[14/43] i386: Emulate MMX sse_cvtps2pi/sse_cvttps2pi with SSE

Message ID 20190210001947.27278-15-hjl.tools@gmail.com
State Superseded
Headers show
Series
  • V3: Emulate MMX intrinsics with SSE
Related show

Commit Message

H.J. Lu Feb. 10, 2019, 12:19 a.m.
Emulate MMX sse_cvtps2pi/sse_cvttps2pi with SSE.

	PR target/89021
	* config/i386/mmx.md (sse_cvtps2pi): Add SSE emulation.
	(sse_cvttps2pi): Likewise.
---
 gcc/config/i386/sse.md | 30 ++++++++++++++++++------------
 1 file changed, 18 insertions(+), 12 deletions(-)

-- 
2.20.1

Comments

Uros Bizjak Feb. 10, 2019, 10:48 a.m. | #1
On 2/10/19, H.J. Lu <hjl.tools@gmail.com> wrote:
> Emulate MMX sse_cvtps2pi/sse_cvttps2pi with SSE.

>

> 	PR target/89021

> 	* config/i386/mmx.md (sse_cvtps2pi): Add SSE emulation.

> 	(sse_cvttps2pi): Likewise.


It looks to me that this description is wrong.
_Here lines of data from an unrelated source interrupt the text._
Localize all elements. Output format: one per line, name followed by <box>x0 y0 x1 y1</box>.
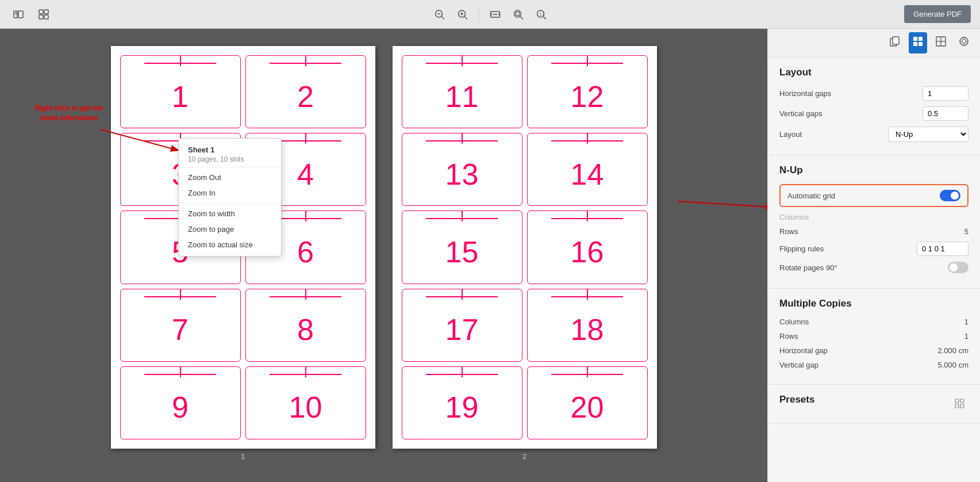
card-2: 2 <box>245 55 366 128</box>
page-2: 11 12 13 14 15 16 17 18 19 20 <box>393 46 657 449</box>
nup-section: N-Up Automatic grid Columns Rows 5 Flipp… <box>768 155 980 289</box>
automatic-grid-row: Automatic grid <box>779 184 969 207</box>
svg-rect-45 <box>960 404 964 408</box>
card-17: 17 <box>402 289 522 362</box>
context-menu-header: Sheet 1 <box>179 142 281 155</box>
context-menu-zoom-actual[interactable]: Zoom to actual size <box>179 237 281 253</box>
vertical-gaps-label: Vertical gaps <box>779 109 822 118</box>
mc-h-gap-label: Horizontal gap <box>779 346 828 355</box>
layout-row: Layout N-Up Grid Custom <box>779 127 969 142</box>
mc-h-gap-row: Horizontal gap 2.000 cm <box>779 346 969 355</box>
card-8: 8 <box>245 289 366 362</box>
toolbar: 1:1 Generate PDF <box>0 0 980 29</box>
mc-v-gap-value: 5.000 cm <box>938 361 969 369</box>
panel-top-icons <box>768 29 980 58</box>
mc-rows-row: Rows 1 <box>779 332 969 341</box>
context-menu-zoom-width[interactable]: Zoom to width <box>179 206 281 221</box>
mc-v-gap-label: Vertical gap <box>779 361 818 369</box>
zoom-to-width-btn[interactable] <box>486 5 504 24</box>
svg-rect-29 <box>913 37 917 41</box>
card-1: 1 <box>120 55 241 128</box>
panel-target-btn[interactable] <box>955 32 973 53</box>
svg-line-22 <box>543 17 545 19</box>
layout-label: Layout <box>779 130 802 139</box>
svg-rect-31 <box>913 42 917 46</box>
svg-line-14 <box>464 17 467 19</box>
nup-columns-row: Columns <box>779 213 969 221</box>
svg-point-37 <box>962 40 966 44</box>
card-11: 11 <box>402 55 522 128</box>
toolbar-right: Generate PDF <box>904 5 971 23</box>
svg-line-19 <box>520 17 522 19</box>
vertical-gaps-input[interactable] <box>923 106 969 121</box>
zoom-out-btn[interactable] <box>430 5 448 24</box>
svg-line-26 <box>678 201 767 207</box>
svg-line-10 <box>441 17 444 19</box>
layout-section-title: Layout <box>779 67 969 78</box>
context-menu-sub: 10 pages, 10 slots <box>179 155 281 167</box>
annotation-label: Right click to get the sheet information <box>34 104 103 123</box>
presets-grid-btn[interactable] <box>951 395 969 412</box>
card-14: 14 <box>527 133 648 206</box>
flipping-rules-label: Flipping rules <box>779 244 824 253</box>
svg-rect-30 <box>918 37 923 41</box>
card-12: 12 <box>527 55 648 128</box>
card-16: 16 <box>527 211 648 284</box>
panel-grid-btn[interactable] <box>909 32 927 53</box>
context-menu: Sheet 1 10 pages, 10 slots Zoom Out Zoom… <box>178 138 282 257</box>
rotate-pages-row: Rotate pages 90° <box>779 262 969 273</box>
vertical-gaps-row: Vertical gaps <box>779 106 969 121</box>
svg-rect-43 <box>960 399 964 403</box>
toolbar-center: 1:1 <box>430 5 550 24</box>
generate-pdf-btn[interactable]: Generate PDF <box>904 5 971 23</box>
context-menu-zoom-out[interactable]: Zoom Out <box>179 170 281 185</box>
nup-section-title: N-Up <box>779 165 969 176</box>
page-1-label: 1 <box>241 452 245 461</box>
svg-rect-0 <box>14 11 17 18</box>
rotate-pages-toggle[interactable] <box>948 262 969 273</box>
nup-columns-label: Columns <box>779 213 809 221</box>
layout-select[interactable]: N-Up Grid Custom <box>888 127 969 142</box>
context-menu-zoom-page[interactable]: Zoom to page <box>179 221 281 237</box>
card-9: 9 <box>120 366 241 439</box>
mc-rows-label: Rows <box>779 332 798 341</box>
svg-rect-42 <box>955 399 959 403</box>
layout-btn[interactable] <box>34 5 53 24</box>
nup-rows-label: Rows <box>779 227 798 236</box>
presets-title: Presets <box>779 394 814 406</box>
zoom-page-btn[interactable] <box>509 5 527 24</box>
page-2-label: 2 <box>522 452 526 461</box>
canvas-area[interactable]: Right click to get the sheet information <box>0 29 767 482</box>
context-menu-divider <box>179 203 281 204</box>
card-20: 20 <box>527 366 648 439</box>
context-menu-zoom-in[interactable]: Zoom In <box>179 185 281 201</box>
zoom-actual-btn[interactable]: 1:1 <box>532 5 550 24</box>
automatic-grid-toggle[interactable] <box>940 190 960 201</box>
nup-rows-value: 5 <box>964 227 969 236</box>
main-layout: Right click to get the sheet information <box>0 29 980 482</box>
mc-h-gap-value: 2.000 cm <box>938 346 969 355</box>
card-13: 13 <box>402 133 522 206</box>
nup-rows-row: Rows 5 <box>779 227 969 236</box>
svg-point-36 <box>960 37 968 45</box>
svg-point-17 <box>514 10 521 17</box>
svg-rect-44 <box>955 404 959 408</box>
card-18: 18 <box>527 289 648 362</box>
toolbar-divider <box>478 7 479 21</box>
mc-rows-value: 1 <box>964 332 969 341</box>
zoom-in-btn[interactable] <box>453 5 471 24</box>
svg-rect-32 <box>918 42 923 46</box>
mc-v-gap-row: Vertical gap 5.000 cm <box>779 361 969 369</box>
panel-copies-btn[interactable] <box>886 32 904 53</box>
sidebar-toggle-btn[interactable] <box>9 5 28 24</box>
svg-rect-7 <box>44 15 48 19</box>
panel-split-btn[interactable] <box>932 32 950 53</box>
svg-rect-1 <box>18 11 23 18</box>
automatic-grid-label: Automatic grid <box>787 192 835 200</box>
flipping-rules-input[interactable] <box>917 242 969 256</box>
svg-rect-18 <box>516 12 519 16</box>
flipping-rules-row: Flipping rules <box>779 242 969 256</box>
horizontal-gaps-row: Horizontal gaps <box>779 86 969 101</box>
svg-rect-5 <box>44 10 48 14</box>
horizontal-gaps-input[interactable] <box>923 86 969 101</box>
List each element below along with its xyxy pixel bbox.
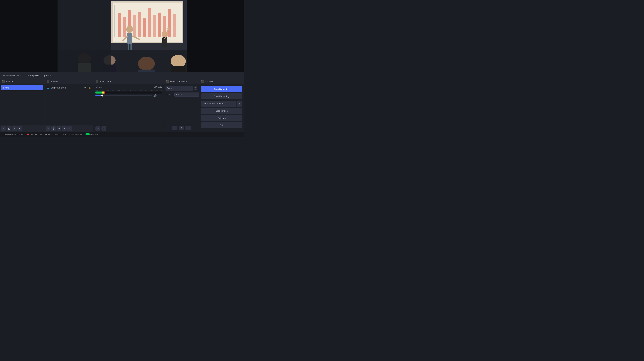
- audio-mixer-panel: ⬛ Audio Mixer Mic/Aux -83.3 dB -60 -55 -…: [94, 79, 164, 132]
- source-item[interactable]: 🌐 Corporate event 👁 🔒: [44, 85, 93, 91]
- svg-rect-7: [133, 15, 136, 37]
- channel-name: Mic/Aux: [96, 86, 103, 88]
- svg-point-35: [171, 55, 186, 67]
- svg-point-18: [126, 26, 133, 33]
- filters-button[interactable]: ▦ Filters: [42, 73, 54, 78]
- svg-rect-20: [128, 43, 129, 50]
- transitions-header: ⬛ Scene Transitions: [164, 79, 199, 84]
- channel-options-button[interactable]: ⋮: [158, 93, 162, 97]
- no-source-label: No source selected: [1, 74, 23, 77]
- scene-item[interactable]: Scene: [1, 85, 43, 90]
- svg-rect-10: [148, 8, 151, 37]
- transition-spinner: ▲ ▼: [194, 86, 197, 90]
- meter-bar-bg: [96, 91, 162, 93]
- rec-icon: ⏺: [45, 133, 47, 136]
- move-scene-up-button[interactable]: ∧: [12, 126, 17, 131]
- controls-icon: ⬛: [201, 80, 204, 83]
- start-recording-button[interactable]: Start Recording: [201, 93, 242, 99]
- source-visibility-button[interactable]: 👁: [84, 86, 87, 89]
- exit-button[interactable]: Exit: [201, 122, 242, 128]
- source-type-icon: 🌐: [46, 86, 49, 89]
- virtual-camera-row: Start Virtual Camera ⚙: [201, 101, 242, 107]
- move-scene-down-button[interactable]: ∨: [18, 126, 22, 131]
- scenes-list: Scene: [0, 84, 44, 125]
- sources-footer: + 🗑 ⚙ ∧ ∨: [44, 125, 93, 132]
- scene-transitions-panel: ⬛ Scene Transitions Fade Cut Swipe Slide…: [164, 79, 199, 132]
- transition-up-button[interactable]: ▲: [194, 86, 197, 88]
- studio-mode-button[interactable]: Studio Mode: [201, 108, 242, 114]
- duration-input[interactable]: [174, 92, 199, 96]
- gear-icon: ⚙: [27, 74, 29, 77]
- svg-rect-24: [122, 40, 124, 42]
- add-scene-button[interactable]: +: [1, 126, 6, 131]
- svg-rect-15: [173, 14, 176, 37]
- svg-point-28: [167, 27, 170, 30]
- channel-controls: 🔊 ⋮: [96, 93, 162, 97]
- controls-panel: ⬛ Controls Stop Streaming Start Recordin…: [199, 79, 244, 132]
- svg-rect-21: [130, 43, 132, 50]
- meter-fill: [96, 91, 105, 93]
- remove-source-button[interactable]: 🗑: [51, 126, 56, 131]
- scenes-panel-header: ⬛ Scenes: [0, 79, 44, 84]
- source-controls: 👁 🔒: [84, 86, 91, 89]
- source-name-label: Corporate event: [51, 86, 83, 89]
- controls-header: ⬛ Controls: [199, 79, 244, 84]
- rec-status: ⏺ REC: 00:00:00: [45, 133, 60, 136]
- properties-bar: No source selected ⚙ Properties ▦ Filter…: [0, 72, 244, 79]
- start-virtual-camera-button[interactable]: Start Virtual Camera: [201, 101, 236, 107]
- svg-rect-34: [138, 69, 155, 72]
- sources-icon: ⬛: [46, 80, 49, 83]
- mute-button[interactable]: 🔊: [153, 93, 157, 97]
- volume-thumb: [101, 94, 103, 96]
- settings-button[interactable]: Settings: [201, 115, 242, 121]
- svg-point-33: [138, 57, 155, 71]
- scenes-footer: + 🗑 ∧ ∨: [0, 125, 44, 132]
- remove-transition-button[interactable]: 🗑: [179, 126, 184, 130]
- svg-rect-5: [123, 17, 126, 37]
- add-transition-button[interactable]: +: [172, 126, 178, 130]
- volume-slider[interactable]: [96, 95, 152, 96]
- audio-settings-button[interactable]: ⚙: [96, 126, 100, 131]
- svg-rect-9: [143, 18, 146, 37]
- svg-rect-4: [118, 13, 121, 37]
- signal-bar: [86, 133, 90, 135]
- audio-mixer-header: ⬛ Audio Mixer: [94, 79, 164, 84]
- audio-channel-header: Mic/Aux -83.3 dB: [96, 86, 162, 88]
- source-lock-button[interactable]: 🔒: [88, 86, 91, 89]
- status-bar: Dropped Frames 0 (0.0%) LIVE: 00:01:00 ⏺…: [0, 132, 244, 137]
- audio-footer: ⚙ ⋮: [94, 125, 164, 132]
- audio-options-button[interactable]: ⋮: [102, 126, 106, 131]
- preview-area: [0, 0, 244, 72]
- cpu-fps-status: CPU: 19.3%, 60.00 fps: [64, 133, 82, 135]
- audio-channels: Mic/Aux -83.3 dB -60 -55 -50 -45 -40 -35…: [94, 84, 164, 125]
- preview-video: [58, 0, 187, 72]
- source-settings-button[interactable]: ⚙: [56, 126, 61, 131]
- move-source-down-button[interactable]: ∨: [67, 126, 72, 131]
- svg-rect-12: [158, 12, 161, 37]
- scenes-panel: ⬛ Scenes Scene + 🗑 ∧ ∨: [0, 79, 44, 132]
- remove-scene-button[interactable]: 🗑: [7, 126, 12, 131]
- live-indicator: [27, 134, 29, 135]
- transition-type-select[interactable]: Fade Cut Swipe Slide Luma Wipe Stinger: [166, 86, 193, 90]
- svg-rect-14: [168, 9, 171, 37]
- transitions-content: Fade Cut Swipe Slide Luma Wipe Stinger ▲…: [164, 84, 199, 124]
- stop-streaming-button[interactable]: Stop Streaming: [201, 86, 242, 92]
- svg-rect-37: [58, 0, 111, 72]
- scenes-icon: ⬛: [2, 80, 5, 83]
- sources-list: 🌐 Corporate event 👁 🔒: [44, 84, 93, 125]
- panels-area: ⬛ Scenes Scene + 🗑 ∧ ∨ ⬛ Sources 🌐 Corpo…: [0, 79, 244, 132]
- sources-panel-header: ⬛ Sources: [44, 79, 93, 84]
- transition-options-button[interactable]: ⋮: [186, 126, 191, 130]
- properties-button[interactable]: ⚙ Properties: [25, 73, 42, 78]
- audio-icon: ⬛: [96, 80, 98, 83]
- duration-label: Duration: [166, 93, 173, 96]
- duration-row: Duration ▲ ▼: [164, 92, 199, 98]
- virtual-camera-settings-button[interactable]: ⚙: [236, 101, 242, 107]
- svg-rect-11: [153, 15, 156, 37]
- transition-down-button[interactable]: ▼: [194, 88, 197, 90]
- move-source-up-button[interactable]: ∧: [62, 126, 66, 131]
- add-source-button[interactable]: +: [46, 126, 50, 131]
- filter-icon: ▦: [44, 74, 46, 77]
- svg-rect-36: [171, 66, 186, 72]
- svg-rect-8: [138, 12, 141, 37]
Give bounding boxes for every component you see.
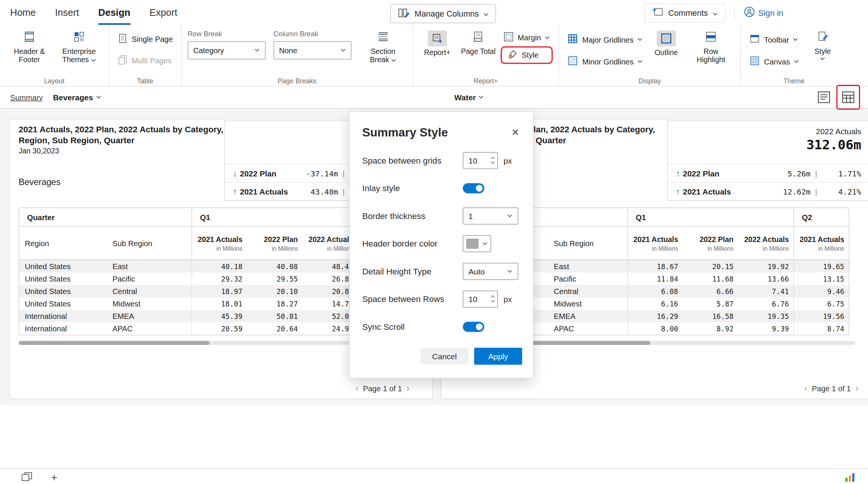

We don't have V4SF
modes here, but V2SF, so we have to fake 64bit load in case of MMX.
The cvtps2dq will access memory in true 128bit width, so this is
wrong.

We have to fix the description to not fake wide mode.

Uros.

> ---

>  gcc/config/i386/sse.md | 30 ++++++++++++++++++------------

>  1 file changed, 18 insertions(+), 12 deletions(-)

>

> diff --git a/gcc/config/i386/sse.md b/gcc/config/i386/sse.md

> index 7d2c0367911..ad31ac3d9e6 100644

> --- a/gcc/config/i386/sse.md

> +++ b/gcc/config/i386/sse.md

> @@ -4668,26 +4668,32 @@

>     (set_attr "mode" "V4SF")])

>

>  (define_insn "sse_cvtps2pi"

> -  [(set (match_operand:V2SI 0 "register_operand" "=y")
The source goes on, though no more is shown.